Succession planning is often a challenge for all companies, but it’s even more nuanced in family businesses—particularly founder-led ones—where you are balancing both personal and professional pressures. What are some practical steps that you’d recommend to family businesses to avoid the consequences of not being prepared?
Part of the challenge is that by definition founders are proud, and the emotions of control and how to pass the business on—or don’t—are high. But if founders don’t plan for succession, then they really lose control. I always advise owners to give this some time and thought. I also recommend bringing in an outside consultant who really understands family dynamics and won’t just approach it from a tax perspective. 

Another step is building a board that helps owners oversee the business for the next few generations. Once owners understand the value of a board of directors, they often realize that they’re not losing control of the company they built—they’re getting more control over the future of the business. 

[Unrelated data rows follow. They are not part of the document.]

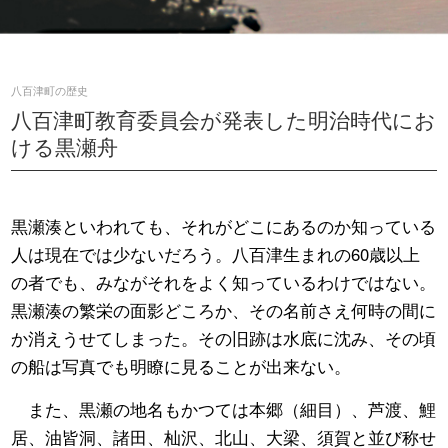
八百津町の歴史
八百津町教育委員会が発表した明治時代にお
ける黒瀬舟
黒瀬湊といわれても、それがどこにあるのか知っている
人は現在では少ないだろう。八百津生まれの60歳以上
の者でも、みながそれをよく知っているわけではない。
黒瀬湊の繁栄の面影どころか、その名前さえ何時の間に
か消えうせてしまった。その旧跡は水底に沈み、その頃
の船は写真でも明瞭に見ることが出来ない。
また、黒瀬の地名もかつては本郷（細目）、芦渡、鯉
居、油皆洞、諸田、杣沢、北山、大梁、須賀と並び称せ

You’ve had an extensive board career—how have you seen the conversation about diversity, equity and inclusion evolve on boards?
When I started my board service 30 years ago there was no diversity—you were the only and lonely voice at the table. I would often get ignored or trivialized, so I didn’t enjoy it. I didn’t understand the dynamics. Boards, in general, didn’t have diversity of thought and many members were friends of the CEO. 

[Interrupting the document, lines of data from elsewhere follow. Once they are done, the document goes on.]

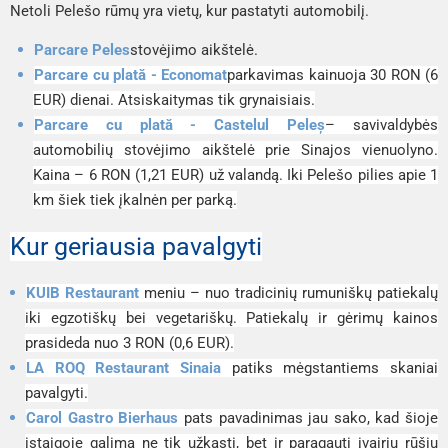
Netoli Pelešo rūmų yra vietų, kur pastatyti automobilį.
Parcare Peles
stovėjimo aikštelė.
Parcare cu plată - Economat
parkavimas kainuoja 30 RON (6
EUR) dienai. Atsiskaitymas tik grynaisiais.
Parcare cu plată - Castelul Peleș
– savivaldybės
automobilių stovėjimo aikštelė prie Sinajos vienuolyno.
Kaina – 6 RON (1,21 EUR) už valandą. Iki Pelešo pilies apie 1
km šiek tiek įkalnėn per parką.
Kur geriausia pavalgyti
KUIB Restaurant
meniu – nuo tradicinių rumuniškų patiekalų
iki egzotiškų bei vegetariškų. Patiekalų ir gėrimų kainos
prasideda nuo 3 RON (0,6 EUR).
LA ROQ Restaurant Sinaia
patiks mėgstantiems skaniai
pavalgyti.
Carol Gastro Bierhaus
pats pavadinimas jau sako, kad šioje
įstaigoje galima ne tik užkąsti, bet ir paragauti įvairių rūšių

Fast forward to today, boards have become aware that diversity of thought is important to the future of the company and see it as a strategic imperative. Now there is sometimes some pushback, but I see more women at the board table and more age and racial and ethnic diversity have also been added to the board. One of the boards I serve on now is very mission-based and also has a lot of diversity in its membership. There is often a lot of tension in our discussions, but it ultimately leads us to better outcomes and helps the business evolve. 

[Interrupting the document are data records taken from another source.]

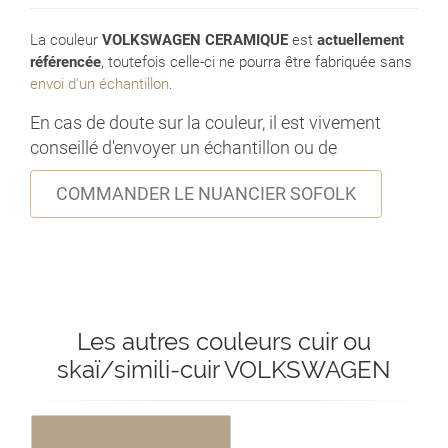
La couleur
VOLKSWAGEN CERAMIQUE
est
actuellement
référencée
, toutefois celle-ci ne pourra être fabriquée sans
envoi d'un échantillon
.
En cas de doute sur la couleur, il est vivement
conseillé d'envoyer un échantillon ou de
COMMANDER LE NUANCIER SOFOLK
Les autres couleurs cuir ou
skaï/simili-cuir VOLKSWAGEN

Representation seems to be improving—our Global Board Diversity Tracker has historically shown boards are diversifying. But what does that mean for inclusion and how do you view the role of the chair or lead director in creating and maintaining an inclusive board culture? 
Board leaders need very high emotional intelligence. The best chairs and lead directors take a pause, listen, understand what’s happening, and make sure quiet voices are heard. They notice that someone may be frowning a little and ask them to share their opinion or ask if they have a concern. And if that person isn’t listened to, a good chair or lead director comes back to what that board member said and raises it again—this is a real-time inclusionary practice of reading the room. 

What are you reading that isn’t business-related? 
I was reading a book last night during a flight—The Creative Act: A Way of Being by Rick Rubin. What I am taking away from it is that it’s about living life more intentionally and being more aware of the things that bring joy to both myself and others. While I was on that flight, I was looking out the window at the Rocky Mountains thinking about how often I fly back and forth across the country, and I don’t even notice their beauty. When you make the time and space, creativity comes through.